The final visit to the Tatarian maple in Nobelparken tog place as part of my presentation during the Research week of SKH or Stockholm University of the Arts 2020. The program and a description of my two-part contribution (in the detailed program) is available here. We began with a walk to the tree, where I had attached a small name tag with a QR code linking to a page with a brief version of the video Year of the Pig with a Tatarian Maple (mini) . Then we continued up to Linnégatan, where I presented the project briefly and referenced some ideas by Matthew Hall and Michael Marder with the title “Plants as persons or persons as plants”. There was an interesting discussion as well.

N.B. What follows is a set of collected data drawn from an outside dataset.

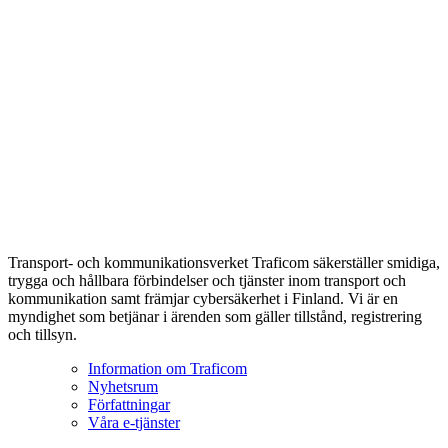
Transport- och kommunikationsverket Traficom säkerställer smidiga,
trygga och hållbara förbindelser och tjänster inom transport och
kommunikation samt främjar cybersäkerhet i Finland. Vi är en
myndighet som betjänar i ärenden som gäller tillstånd, registrering
och tillsyn.
Information om Traficom
Nyhetsrum
Författningar
Våra e-tjänster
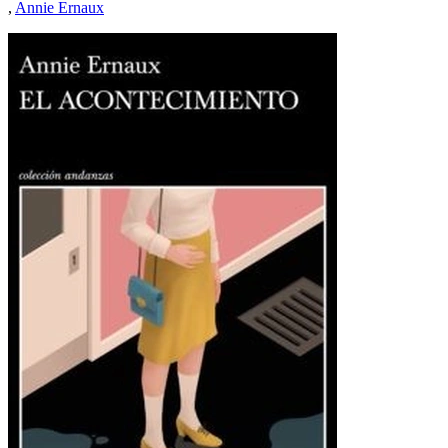
,
Annie Ernaux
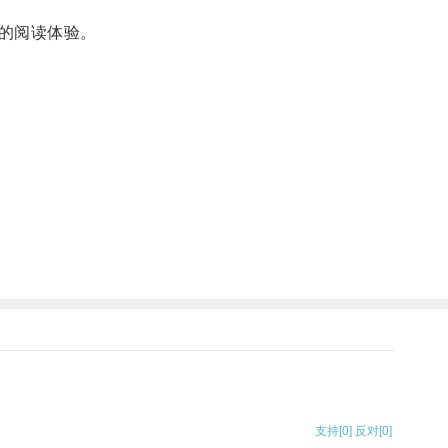
的阅读体验。
支持
[0]
反对
[0]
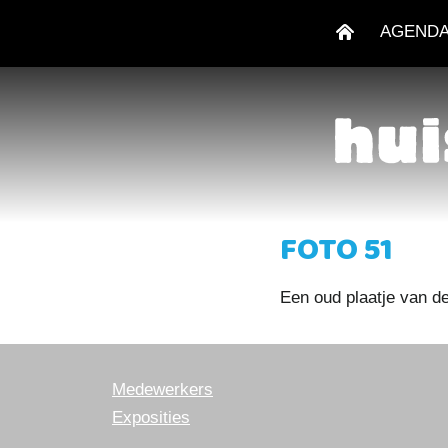
AGEND
FOTO 51
Een oud plaatje van d
Medewerkers
Exposities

The images here below are taken from SKH’s instagram flow.
The year 2019 was the third year of the artistic research project Performing with Plants, funded by the Swedish Research Council and hosted by Stockholm University of the Arts, although 2019 was actually the second year, because I began the project at Helsinki Collegium for Advanced Studies during 2017 and commenced for real in Stockholm only in January-February 2018. What I have done in practice is archived – mainly in the form of still images – on the Research catalogue, here. The most important parts I made in Lill-Jansskogen in 2018. This year I only visited one tree regularly, namely a Tatarian maple in Nobelparken, see here. The Stockholm Tree Calendar that I recorded in 2018 has been shown as a calendar on a screen in the entrance on Linnégatan; the material is gathered here. The other experiments have been various, and they are all on the RC as well, here
During the year I organised two small seminars in connection with the project:
Working with the Vegetal III, seminar at Stockholm University of the Arts 4.4 2019, see program here .
Working With the Vegetal IV, seminar at Stockholm University of the Arts 17.10.2019, see program here.
And then a concluding seminar 11.12. 2019 with professors Ellen Røed and Rebecca Hilton as commentators. There I showed two of my video works as examples of what I have been doing during the project, the semi-academic video essay Hanging in a Pine – With Text (19 min 31 sec), here, and the video work Year of the Dog in Lill-Jan’s Wood (Sitting in a Pine) – with text (16 min 50 sec), here, which I probably should call “Dearest Pine” due to the text. The seminar was also the publishing event of the picture book Att Uppträda med Träd – Performing with Trees. X-position n 6. Stockholms Konstnärliga Högskola 2019.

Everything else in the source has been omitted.